The purpose of this code is to optimize the hyperparameters of a Decision Tree Classifier using Randomized Search Cross-Validation (RandomizedSearchCV). The hyperparameters that are taken into consideration are "max_depth" and "min_samples_leaf," along with their respective ranges. The search is set up to use 5-fold cross-validation for 15 iterations. The results are printed after fitting, along with the mean test scores and corresponding parameter settings. The search yielded {'max_depth': 7'min_samples_leaf': 17} as the optimal parameter set. After then, training and testing are conducted on both training and testing datasets to determine which estimator performs best, a Decision Tree Classifier using these parameters.
Results:
Training Accuracy: Approximately 86.45%
Testing Accuracy: Around 86.47%
Testing Confusion Matrix:
True positive (TP): 5648
True Negative (TN): 37164
False Positive: 1969
False Negative: 4730

Now, let's calculate precision, recall, and F1 score:

Precision:Precision measures the accuracy of positive predictions. It is the ratio of true positives to the sum of true positives and false positives. 

Precision = TP/(TP + FP)

Recall (Sensitivity): Recall gauges the model's ability to capture all relevant instances. It is the ratio of true positives to the sum of true positives and false negatives.

Recall = TP/(TP + FN)

F1 Score: F1 score is the harmonic mean of precision and recall, providing a balanced metric between the two.
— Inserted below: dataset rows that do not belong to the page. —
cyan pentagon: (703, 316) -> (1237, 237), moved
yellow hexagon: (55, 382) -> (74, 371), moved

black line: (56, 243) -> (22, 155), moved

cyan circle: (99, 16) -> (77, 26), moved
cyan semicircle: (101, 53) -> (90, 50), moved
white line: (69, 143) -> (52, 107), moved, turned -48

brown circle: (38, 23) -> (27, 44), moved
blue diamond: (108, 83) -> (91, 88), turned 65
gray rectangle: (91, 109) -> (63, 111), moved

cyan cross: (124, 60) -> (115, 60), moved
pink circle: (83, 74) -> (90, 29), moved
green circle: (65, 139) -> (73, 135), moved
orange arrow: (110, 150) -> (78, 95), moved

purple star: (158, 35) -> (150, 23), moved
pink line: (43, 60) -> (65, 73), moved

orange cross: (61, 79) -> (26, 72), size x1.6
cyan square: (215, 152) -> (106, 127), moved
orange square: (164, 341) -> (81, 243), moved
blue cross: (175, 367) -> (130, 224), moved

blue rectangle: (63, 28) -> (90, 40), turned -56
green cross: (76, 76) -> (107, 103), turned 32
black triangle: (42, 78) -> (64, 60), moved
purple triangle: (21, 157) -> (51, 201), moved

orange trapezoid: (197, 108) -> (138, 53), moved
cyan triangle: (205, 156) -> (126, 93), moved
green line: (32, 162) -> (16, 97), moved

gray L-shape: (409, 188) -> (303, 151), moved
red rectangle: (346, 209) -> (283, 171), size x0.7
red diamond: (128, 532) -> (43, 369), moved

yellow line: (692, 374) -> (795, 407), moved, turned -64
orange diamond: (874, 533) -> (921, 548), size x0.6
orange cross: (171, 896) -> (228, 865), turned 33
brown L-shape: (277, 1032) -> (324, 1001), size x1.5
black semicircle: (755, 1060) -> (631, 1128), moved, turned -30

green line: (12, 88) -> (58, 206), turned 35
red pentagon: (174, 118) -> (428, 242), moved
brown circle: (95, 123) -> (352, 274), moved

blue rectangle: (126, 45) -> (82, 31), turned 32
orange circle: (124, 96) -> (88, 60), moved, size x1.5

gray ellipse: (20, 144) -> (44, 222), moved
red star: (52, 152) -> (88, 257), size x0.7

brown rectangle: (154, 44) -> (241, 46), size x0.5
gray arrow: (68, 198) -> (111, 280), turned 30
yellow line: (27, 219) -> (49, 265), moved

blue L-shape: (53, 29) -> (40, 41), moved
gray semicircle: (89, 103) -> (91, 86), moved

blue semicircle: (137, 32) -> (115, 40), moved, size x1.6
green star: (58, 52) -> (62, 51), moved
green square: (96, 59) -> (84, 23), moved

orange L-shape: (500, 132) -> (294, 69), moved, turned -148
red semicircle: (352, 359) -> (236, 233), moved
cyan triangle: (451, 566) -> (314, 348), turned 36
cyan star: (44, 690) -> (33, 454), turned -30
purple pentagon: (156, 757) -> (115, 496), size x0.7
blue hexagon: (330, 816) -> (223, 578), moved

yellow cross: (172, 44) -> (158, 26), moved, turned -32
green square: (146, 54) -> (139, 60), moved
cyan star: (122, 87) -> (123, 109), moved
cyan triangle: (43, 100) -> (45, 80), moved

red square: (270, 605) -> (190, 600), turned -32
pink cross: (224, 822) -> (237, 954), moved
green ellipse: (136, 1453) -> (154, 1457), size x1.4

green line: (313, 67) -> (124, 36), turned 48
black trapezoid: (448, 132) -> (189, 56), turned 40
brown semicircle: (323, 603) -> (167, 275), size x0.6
 F1 Score = 2 * ((Precision * Recall)/ Precision + Recall))

Now, let's compute these metrics for the given confusion matrix:
Precision = 5648/ (5648 + 1969) = 0.74149928
Recall = 5648 / (5648 + 4730) = 0.54422817
F1 Score = 2 * ((0.21962045)/(1.28572745)) = 0.34162831

Considering these metrics, the Precision indicates the model's ability to make accurate positive predictions, the Recall measures its ability to capture relevant instances, and the F1 Score balances these two metrics. In this context, a higher F1 Score is generally desirable as it signifies a better balance between precision and recall. Therefore, in conclusion, while both accuracy and F1 Score are crucial, the F1 Score provides a more balanced evaluation, and in this case, the model with hyperparameters {'max_depth': 7, 'min_samples_leaf': 17} is suggested as the better-performing model.